Bisnis.com, JAKARTA - Seusai menjalani pemeriksaan, tersangka kasus dugaan suap terkait dengan proyek PLTU Riau-1 Eni Saragih kembali menyebut nama Setya Novanto.
Politisi Partai Golkar tersebut mengatakan dirinya mengenal Johannes Budisutrisno Kotjo, pemegang saham BlackGold Natural Resources Ltd., dari Setya Novanto.
"Ya, memang saya kenalnya dari siapa lagi? Saya kan kenal Pak Kotjo dari Pak Setya Novanto," ujar Eni Maulani Saragih seusai diperiksa di KPK, Rabu (5/9/2018).
Pemeriksaan terhadap dirinya hari ini, tambah Eni, merupakan pendalaman dari pertemuan-pertemuan yang terjadi antara dirinya, Johannes Budisutrisno Kotjo, dan Sofyan Basir.

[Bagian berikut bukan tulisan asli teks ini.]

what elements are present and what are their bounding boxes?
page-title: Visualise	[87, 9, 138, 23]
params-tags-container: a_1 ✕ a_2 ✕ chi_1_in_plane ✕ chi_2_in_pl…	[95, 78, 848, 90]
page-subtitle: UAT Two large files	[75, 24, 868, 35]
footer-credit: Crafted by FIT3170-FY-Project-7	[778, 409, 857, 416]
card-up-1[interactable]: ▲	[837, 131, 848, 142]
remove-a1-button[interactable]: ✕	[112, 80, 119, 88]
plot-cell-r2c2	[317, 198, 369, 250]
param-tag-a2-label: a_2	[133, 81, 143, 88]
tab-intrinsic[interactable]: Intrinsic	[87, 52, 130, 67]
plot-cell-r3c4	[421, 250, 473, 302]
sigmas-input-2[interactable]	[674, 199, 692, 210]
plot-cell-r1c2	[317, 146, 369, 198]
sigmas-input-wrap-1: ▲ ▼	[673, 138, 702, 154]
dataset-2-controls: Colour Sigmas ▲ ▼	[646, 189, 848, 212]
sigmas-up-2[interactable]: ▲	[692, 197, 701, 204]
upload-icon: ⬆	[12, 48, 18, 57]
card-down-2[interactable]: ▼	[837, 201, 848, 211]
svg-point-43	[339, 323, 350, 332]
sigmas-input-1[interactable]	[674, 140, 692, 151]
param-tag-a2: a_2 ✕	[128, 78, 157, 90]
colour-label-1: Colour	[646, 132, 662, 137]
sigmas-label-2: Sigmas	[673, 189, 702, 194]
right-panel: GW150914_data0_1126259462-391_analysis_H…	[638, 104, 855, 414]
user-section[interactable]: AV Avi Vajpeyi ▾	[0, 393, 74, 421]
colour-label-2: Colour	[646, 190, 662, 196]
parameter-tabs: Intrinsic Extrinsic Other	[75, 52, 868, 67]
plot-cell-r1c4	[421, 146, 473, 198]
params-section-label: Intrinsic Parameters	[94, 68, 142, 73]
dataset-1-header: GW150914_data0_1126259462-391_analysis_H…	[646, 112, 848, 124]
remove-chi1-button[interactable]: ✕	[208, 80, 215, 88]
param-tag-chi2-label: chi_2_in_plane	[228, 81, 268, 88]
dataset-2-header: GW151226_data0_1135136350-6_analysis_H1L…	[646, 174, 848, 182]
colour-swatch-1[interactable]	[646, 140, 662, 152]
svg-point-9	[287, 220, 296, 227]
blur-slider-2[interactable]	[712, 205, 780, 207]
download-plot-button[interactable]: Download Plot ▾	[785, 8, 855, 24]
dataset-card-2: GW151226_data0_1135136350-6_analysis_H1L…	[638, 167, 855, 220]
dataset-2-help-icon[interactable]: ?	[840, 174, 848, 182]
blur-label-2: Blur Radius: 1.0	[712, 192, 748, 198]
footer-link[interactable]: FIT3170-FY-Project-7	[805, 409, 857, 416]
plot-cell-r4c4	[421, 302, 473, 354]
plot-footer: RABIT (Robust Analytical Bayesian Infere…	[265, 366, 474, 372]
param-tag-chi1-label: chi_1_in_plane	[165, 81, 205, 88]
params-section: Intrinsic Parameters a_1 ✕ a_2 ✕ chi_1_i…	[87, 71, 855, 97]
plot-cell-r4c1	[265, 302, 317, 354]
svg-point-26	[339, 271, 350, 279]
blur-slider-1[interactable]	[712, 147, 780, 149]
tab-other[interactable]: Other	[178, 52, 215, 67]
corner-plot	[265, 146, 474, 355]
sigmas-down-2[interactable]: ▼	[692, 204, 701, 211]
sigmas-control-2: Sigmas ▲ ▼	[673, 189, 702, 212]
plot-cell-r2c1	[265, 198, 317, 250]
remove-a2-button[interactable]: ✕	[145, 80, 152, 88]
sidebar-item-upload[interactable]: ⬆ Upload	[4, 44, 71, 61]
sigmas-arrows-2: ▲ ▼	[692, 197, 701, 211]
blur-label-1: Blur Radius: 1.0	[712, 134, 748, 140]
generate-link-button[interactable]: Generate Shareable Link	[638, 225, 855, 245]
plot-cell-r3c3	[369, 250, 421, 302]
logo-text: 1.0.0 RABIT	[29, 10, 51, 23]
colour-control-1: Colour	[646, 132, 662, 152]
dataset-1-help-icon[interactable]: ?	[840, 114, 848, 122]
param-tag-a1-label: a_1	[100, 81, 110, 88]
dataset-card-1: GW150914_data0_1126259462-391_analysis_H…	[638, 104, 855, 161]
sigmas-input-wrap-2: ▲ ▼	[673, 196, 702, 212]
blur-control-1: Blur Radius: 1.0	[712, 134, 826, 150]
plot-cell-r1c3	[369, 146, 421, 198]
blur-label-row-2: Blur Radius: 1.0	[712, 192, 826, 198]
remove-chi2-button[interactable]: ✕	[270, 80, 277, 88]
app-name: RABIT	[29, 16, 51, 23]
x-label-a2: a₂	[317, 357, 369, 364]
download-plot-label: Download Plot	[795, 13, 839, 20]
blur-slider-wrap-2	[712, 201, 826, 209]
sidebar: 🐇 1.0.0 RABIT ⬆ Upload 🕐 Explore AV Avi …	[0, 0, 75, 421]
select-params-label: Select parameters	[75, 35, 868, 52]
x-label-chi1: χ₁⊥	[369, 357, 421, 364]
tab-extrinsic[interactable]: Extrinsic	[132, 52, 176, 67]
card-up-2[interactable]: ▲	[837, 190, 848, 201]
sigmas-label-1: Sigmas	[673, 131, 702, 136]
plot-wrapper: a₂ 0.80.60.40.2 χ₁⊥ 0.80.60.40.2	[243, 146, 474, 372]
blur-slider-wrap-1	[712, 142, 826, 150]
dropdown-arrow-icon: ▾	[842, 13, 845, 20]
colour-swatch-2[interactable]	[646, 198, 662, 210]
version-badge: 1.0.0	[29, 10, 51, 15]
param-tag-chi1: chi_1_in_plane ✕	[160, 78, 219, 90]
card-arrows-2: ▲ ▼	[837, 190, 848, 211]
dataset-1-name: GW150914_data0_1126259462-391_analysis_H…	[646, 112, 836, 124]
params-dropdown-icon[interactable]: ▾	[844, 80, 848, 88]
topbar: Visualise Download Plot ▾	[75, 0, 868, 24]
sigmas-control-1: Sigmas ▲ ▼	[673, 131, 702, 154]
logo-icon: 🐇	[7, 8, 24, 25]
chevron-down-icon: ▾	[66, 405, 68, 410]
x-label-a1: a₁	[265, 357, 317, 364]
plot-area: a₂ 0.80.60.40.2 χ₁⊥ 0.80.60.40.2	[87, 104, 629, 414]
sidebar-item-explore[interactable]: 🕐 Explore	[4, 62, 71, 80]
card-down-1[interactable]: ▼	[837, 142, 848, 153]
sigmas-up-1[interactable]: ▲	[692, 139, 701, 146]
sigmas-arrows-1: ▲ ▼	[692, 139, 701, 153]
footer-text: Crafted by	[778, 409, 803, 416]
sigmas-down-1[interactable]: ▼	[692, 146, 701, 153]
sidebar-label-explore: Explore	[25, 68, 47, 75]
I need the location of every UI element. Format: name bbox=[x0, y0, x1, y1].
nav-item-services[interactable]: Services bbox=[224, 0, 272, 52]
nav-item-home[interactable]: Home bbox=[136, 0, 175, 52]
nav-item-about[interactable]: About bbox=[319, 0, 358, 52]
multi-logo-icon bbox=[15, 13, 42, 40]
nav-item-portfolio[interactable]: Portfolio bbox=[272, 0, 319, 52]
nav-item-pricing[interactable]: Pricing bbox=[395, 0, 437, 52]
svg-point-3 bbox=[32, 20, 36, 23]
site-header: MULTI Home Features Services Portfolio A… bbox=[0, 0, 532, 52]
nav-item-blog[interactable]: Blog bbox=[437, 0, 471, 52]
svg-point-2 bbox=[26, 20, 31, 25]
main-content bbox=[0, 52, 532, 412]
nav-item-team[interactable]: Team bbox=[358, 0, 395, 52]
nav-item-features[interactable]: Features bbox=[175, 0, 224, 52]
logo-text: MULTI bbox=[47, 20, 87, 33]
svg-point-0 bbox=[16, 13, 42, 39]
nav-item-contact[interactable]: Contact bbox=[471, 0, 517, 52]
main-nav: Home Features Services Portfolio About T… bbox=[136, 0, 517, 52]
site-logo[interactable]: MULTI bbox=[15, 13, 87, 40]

"Dan perintah-perintah tentunya bermula dari sebelum Pak Kotjo, yaitu, perintah dari Pak Setya Novanto. Mudah-mudahan ini bentuk saya yang sangat kooperatif," lanjutnya.
Selain itu, Eni mengatakan dirinya sudah menyampaikan keinginan untuk menjadi justice collaborator dalam kasus PLTU Riau-1.
Pada Jumat (31/8/2018), Wakil Ketua KPK Alex Marwata mengatakan dalam konteks kasus PLTU Riau-1, Eni Maulani Saragih selalu melapor ke tersangka lainnya, yaitu mantan Menteri Sosial Idrus Marham, terkait dengan aliran dana suap proyek tersebut.
"Ketika menerima uang, dia selalu lapor ke Idrus Marham. Itu (penerimaan uang) disampaikan (ke Idrus), dan juga, IM tahu jika Eni menerima uang," papar Alex.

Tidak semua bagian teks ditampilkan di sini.